I think the nomenclature “toxic asset” is quite appropriate to its referents. The banking system is uniquely privileged but also highly regulated. It is hard to serve two masters, one being private profit, and the other being the modern bureaucratic government. This makes for a kind of schizophrenia, which is mirrored in “toxic asset.” A loan is always an asset, no matter how lousy it is. (And how lousy loans are right now is simply not known—we sit on the edge of a knife.) On the other hand, the current inability to sell it at the high price levels that banks had become used to, means that it is “toxic” in a sense—that with its low mark-to-market value, it forces the bank to disgorge assets to get back within the parameters established by the government.

LA replies:

Hmm. So the toxicity would refer then, not to the mere fact that the homeowners are behind in their payments or have defaulted, but to the fact that because of the poor status of the mortgages, the banks holding the mortgages cannot keep selling them and moving them around and combining and recombining them into MBS’s and tranches and other such incomprehensible b.s. in the manner that the current system requires. Which returns us to the origin of the problem: the weirdness of using home mortgages—and not just mortgages, but risky, subprime mortgages—as an object of investment.

LA continues:

Perhaps this is a good moment to re-post my October 1, 2008 take-off on Bob Dylan’s “When the Deal Goes Down,” which I wrote when an agreement in the House of Representatives to save the securities industry broke down. No one seemed to like it then and may not now, but what the heck, this is my website.

WHEN THE DEAL BREAKS DOWN
(based on Bob Dylan’s “When the Deal Goes Down”, 2006)

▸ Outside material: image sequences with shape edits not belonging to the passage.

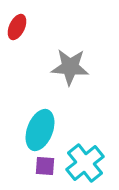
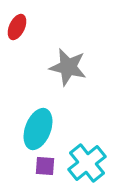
gray star: moved 2 px left; rotated 9 degrees clockwise
cyan ellipse: moved 2 px left, 1 px up
cyan cross: moved 2 px right
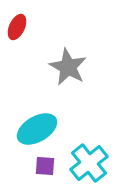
gray star: rotated 15 degrees clockwise
cyan ellipse: moved 1 px left; rotated 39 degrees clockwise
cyan cross: moved 2 px right
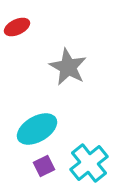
red ellipse: rotated 40 degrees clockwise
purple square: moved 1 px left; rotated 30 degrees counterclockwise
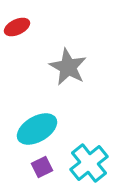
purple square: moved 2 px left, 1 px down
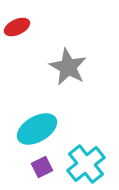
cyan cross: moved 3 px left, 1 px down
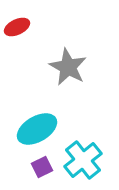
cyan cross: moved 3 px left, 4 px up
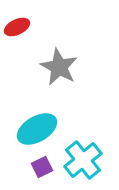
gray star: moved 9 px left
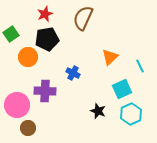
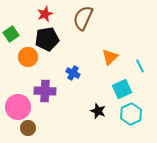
pink circle: moved 1 px right, 2 px down
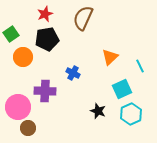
orange circle: moved 5 px left
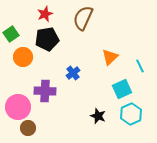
blue cross: rotated 24 degrees clockwise
black star: moved 5 px down
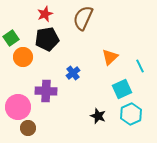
green square: moved 4 px down
purple cross: moved 1 px right
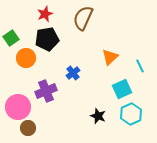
orange circle: moved 3 px right, 1 px down
purple cross: rotated 25 degrees counterclockwise
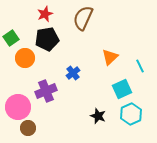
orange circle: moved 1 px left
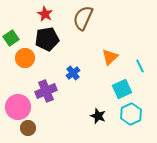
red star: rotated 21 degrees counterclockwise
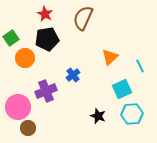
blue cross: moved 2 px down
cyan hexagon: moved 1 px right; rotated 20 degrees clockwise
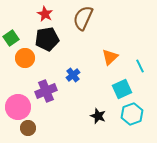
cyan hexagon: rotated 15 degrees counterclockwise
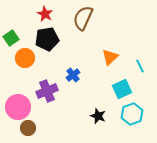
purple cross: moved 1 px right
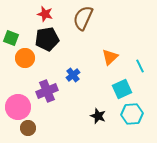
red star: rotated 14 degrees counterclockwise
green square: rotated 35 degrees counterclockwise
cyan hexagon: rotated 15 degrees clockwise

We borrow and lend until it’s the end
Far down Wall Street we stray.
I laugh and I cry, and I’m haunted by
The mortgagors who couldn’t pay.

Each subprime loan is like invisible foam
Tomorrow keeps turnin’ around.
We live and we die, and we know not why
But I’ll be with you when the deal breaks down.

The truth can’t be said, it’s all in our head
The dream of equality.
And now we must strive to get out alive
From the frozen liquidity.

In the House so late, in the noise of debate
And money men waving their wands.
My bewilderin’ brain toils in vain
Through the darkness of mortgage backed bonds.

Tempers were frayed, disaster delayed
By the hopes when McCain came to town.
A loan pays a loan, our home’s not our own
And I’ll be with you when the deal breaks down.